What is needed is an exact copy of the entries below, with the pictures left out.

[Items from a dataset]
--------------------------------
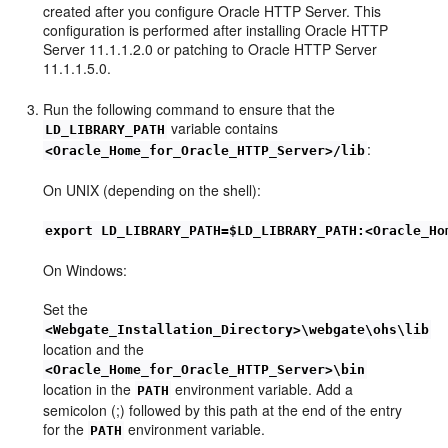
created after you configure Oracle HTTP Server. This
configuration is performed after installing Oracle HTTP
Server 11.1.1.2.0 or patching to Oracle HTTP Server
11.1.1.5.0.
Run the following command to ensure that the
variable contains
LD_LIBRARY_PATH
:
<Oracle_Home_for_Oracle_HTTP_Server>/lib
On UNIX (depending on the shell):
export LD_LIBRARY_PATH=$LD_LIBRARY_PATH:<Oracle_Ho
On Windows:
Set the
<Webgate_Installation_Directory>\webgate\ohs\lib
location and the
<Oracle_Home_for_Oracle_HTTP_Server>\bin
location in the
environment variable. Add a
PATH
semicolon (;) followed by this path at the end of the entry
for the
environment variable.
PATH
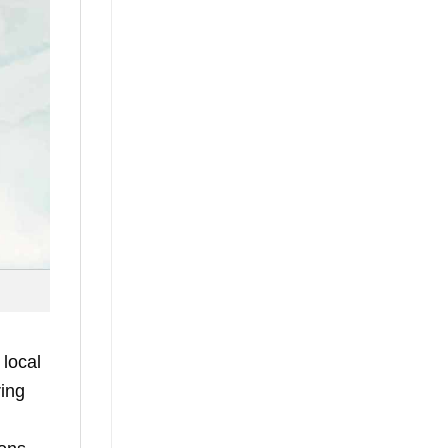
 local
ring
--------------------------------
ANSWER TO THE PROBLEM:
created after you configure Oracle HTTP Server. This
configuration is performed after installing Oracle HTTP
Server 11.1.1.2.0 or patching to Oracle HTTP Server
11.1.1.5.0.
Run the following command to ensure that the
variable contains
LD_LIBRARY_PATH
:
<Oracle_Home_for_Oracle_HTTP_Server>/lib
On UNIX (depending on the shell):
export LD_LIBRARY_PATH=$LD_LIBRARY_PATH:<Oracle_Ho
On Windows:
Set the
<Webgate_Installation_Directory>\webgate\ohs\lib
location and the
<Oracle_Home_for_Oracle_HTTP_Server>\bin
location in the
environment variable. Add a
PATH
semicolon (;) followed by this path at the end of the entry
for the
environment variable.
PATH
 local
ring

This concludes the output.